HBase, which is what backs OpenTSDB, can compress data using LZO or snappy. Uncompressed, our test data was at 4GB, but went down to about 400MB after HBase compressed it. InfluxDB was using 8GB. OpenTSDB has done a lot of work to be byte efficient, and it's paid off. We hope InfluxDB will get to a similar place.
Yep, compression work is starting in the 0.9.2 release cycle. We'll be testing out those compression methods along with other stuff like delta encoding
Based on that experience, plus from conversations at Monitorma the other week here is what I think of the current state of some various TSDBs are. Some of this might just be lies or rumor - so take it at at that:
* OpenTSDB: Requires HBase behind it, so that can be a pain for people. Maintenance on it is sparse, it doesn't seem like the project has a shortage of contributors with the time needed. Stability isn't great (connection errors from time to time, having alerts based on querying OpenTSDB highlights this). Aggregation and downsampling don't behave as expected. For example rate derivatives happen too late in the order of operations - linear interpolation can be strange. Also to query metric with anything many tag combinations over more than a recent interval of time (say a month or more) is basically impossible - OpenTSDB memory blows up and GC dominates. This requires one to create additional metrics that are denormalized for this. This is kind of okay because OpenTSDB is incredibly storage efficient at storing time series data. No support for NaN. OpenTSDB has quite a bit of serious users https://github.com/OpenTSDB/opentsdb/wiki/Companies-using-Op.... It can ingest a lot of metrics at a high rate without issue.
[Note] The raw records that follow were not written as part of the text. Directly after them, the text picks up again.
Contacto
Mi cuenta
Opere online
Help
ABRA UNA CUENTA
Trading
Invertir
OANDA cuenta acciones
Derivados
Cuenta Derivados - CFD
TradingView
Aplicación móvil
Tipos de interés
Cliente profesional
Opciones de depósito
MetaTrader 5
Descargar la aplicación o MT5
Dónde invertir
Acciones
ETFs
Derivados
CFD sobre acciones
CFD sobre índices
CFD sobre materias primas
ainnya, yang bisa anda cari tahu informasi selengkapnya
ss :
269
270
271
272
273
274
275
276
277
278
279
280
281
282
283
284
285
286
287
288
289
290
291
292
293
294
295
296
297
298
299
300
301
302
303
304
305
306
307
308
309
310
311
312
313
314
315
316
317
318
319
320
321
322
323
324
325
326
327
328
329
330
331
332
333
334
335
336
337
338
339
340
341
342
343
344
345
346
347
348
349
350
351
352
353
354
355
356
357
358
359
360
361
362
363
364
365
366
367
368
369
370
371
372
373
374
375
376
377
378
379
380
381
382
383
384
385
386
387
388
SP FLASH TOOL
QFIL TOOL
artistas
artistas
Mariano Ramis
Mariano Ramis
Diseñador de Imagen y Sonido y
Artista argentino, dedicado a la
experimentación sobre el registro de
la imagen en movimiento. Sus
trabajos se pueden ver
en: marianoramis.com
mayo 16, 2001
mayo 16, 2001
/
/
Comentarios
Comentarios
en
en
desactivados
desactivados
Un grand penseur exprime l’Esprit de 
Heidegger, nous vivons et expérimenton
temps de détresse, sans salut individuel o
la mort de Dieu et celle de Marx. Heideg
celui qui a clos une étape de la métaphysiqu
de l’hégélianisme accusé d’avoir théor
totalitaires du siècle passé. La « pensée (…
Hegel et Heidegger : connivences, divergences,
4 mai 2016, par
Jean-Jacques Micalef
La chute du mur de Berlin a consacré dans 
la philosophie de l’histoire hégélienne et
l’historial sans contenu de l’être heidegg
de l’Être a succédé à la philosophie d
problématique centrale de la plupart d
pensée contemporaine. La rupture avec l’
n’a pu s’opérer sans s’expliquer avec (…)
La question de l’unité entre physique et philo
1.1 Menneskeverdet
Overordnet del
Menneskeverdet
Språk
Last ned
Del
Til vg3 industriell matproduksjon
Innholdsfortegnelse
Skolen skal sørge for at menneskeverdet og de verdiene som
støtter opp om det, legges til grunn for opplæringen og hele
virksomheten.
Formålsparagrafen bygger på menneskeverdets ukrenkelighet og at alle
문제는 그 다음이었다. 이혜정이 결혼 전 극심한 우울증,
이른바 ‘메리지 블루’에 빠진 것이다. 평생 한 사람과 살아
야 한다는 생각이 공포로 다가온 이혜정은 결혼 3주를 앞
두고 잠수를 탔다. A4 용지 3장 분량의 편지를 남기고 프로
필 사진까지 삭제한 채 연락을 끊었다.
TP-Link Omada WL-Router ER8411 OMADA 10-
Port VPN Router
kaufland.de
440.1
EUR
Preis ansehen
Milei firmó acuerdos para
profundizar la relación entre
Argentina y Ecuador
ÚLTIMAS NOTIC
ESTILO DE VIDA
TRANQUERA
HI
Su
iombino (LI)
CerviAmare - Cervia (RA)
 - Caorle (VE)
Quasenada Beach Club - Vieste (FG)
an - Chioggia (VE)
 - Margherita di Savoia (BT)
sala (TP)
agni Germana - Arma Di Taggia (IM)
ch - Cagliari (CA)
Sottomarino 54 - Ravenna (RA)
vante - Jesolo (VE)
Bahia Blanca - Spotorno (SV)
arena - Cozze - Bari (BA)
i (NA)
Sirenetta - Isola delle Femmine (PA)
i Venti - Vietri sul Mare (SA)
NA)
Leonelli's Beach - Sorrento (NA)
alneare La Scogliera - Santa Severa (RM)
* KairosDB: Not much experience here. From what I gather it is like OpenTSDB but for Cassandra. Someone mentioned that they thought they heard some core devs have gone to work at Influx which might be concerning - but I don't know if that is true. But same issue of having to run Cassandra if you don't already.
* Graphite: Very rich query language, but currently not a key / value model. Also is not very storage efficient so the approach is that data gets rolled up after a certain period of time - generally problematic for forecasting.
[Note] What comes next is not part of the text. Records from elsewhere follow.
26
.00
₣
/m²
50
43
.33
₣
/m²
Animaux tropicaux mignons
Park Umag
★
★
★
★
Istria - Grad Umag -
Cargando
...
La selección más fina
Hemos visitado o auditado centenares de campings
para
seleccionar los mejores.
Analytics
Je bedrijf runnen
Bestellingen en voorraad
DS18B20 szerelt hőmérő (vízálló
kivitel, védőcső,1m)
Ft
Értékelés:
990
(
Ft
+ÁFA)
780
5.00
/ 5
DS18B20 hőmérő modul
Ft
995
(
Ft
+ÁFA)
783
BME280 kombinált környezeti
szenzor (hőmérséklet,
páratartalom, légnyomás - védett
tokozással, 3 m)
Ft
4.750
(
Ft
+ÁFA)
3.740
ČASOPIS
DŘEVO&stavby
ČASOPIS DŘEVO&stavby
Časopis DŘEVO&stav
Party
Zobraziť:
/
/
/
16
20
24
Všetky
* InfluxDB: Looks promising, but I heard from multiple people "Tried influxdb - was cool but all my data corrupted and I couldn't recover it" at Monitorama. The general concern at Montiroma was that they are overestimating their stability currently when it comes to a production environment. Based on some basic testing at Stack, we found it to be much slower and take up a lot more space than OpenTSDB.
In summary there is no great choice today. More of a pick your pain and best fit situation. But I'm really curious what people with actual experience in these technologies can add to the tradeoffs and am hopeful for the future.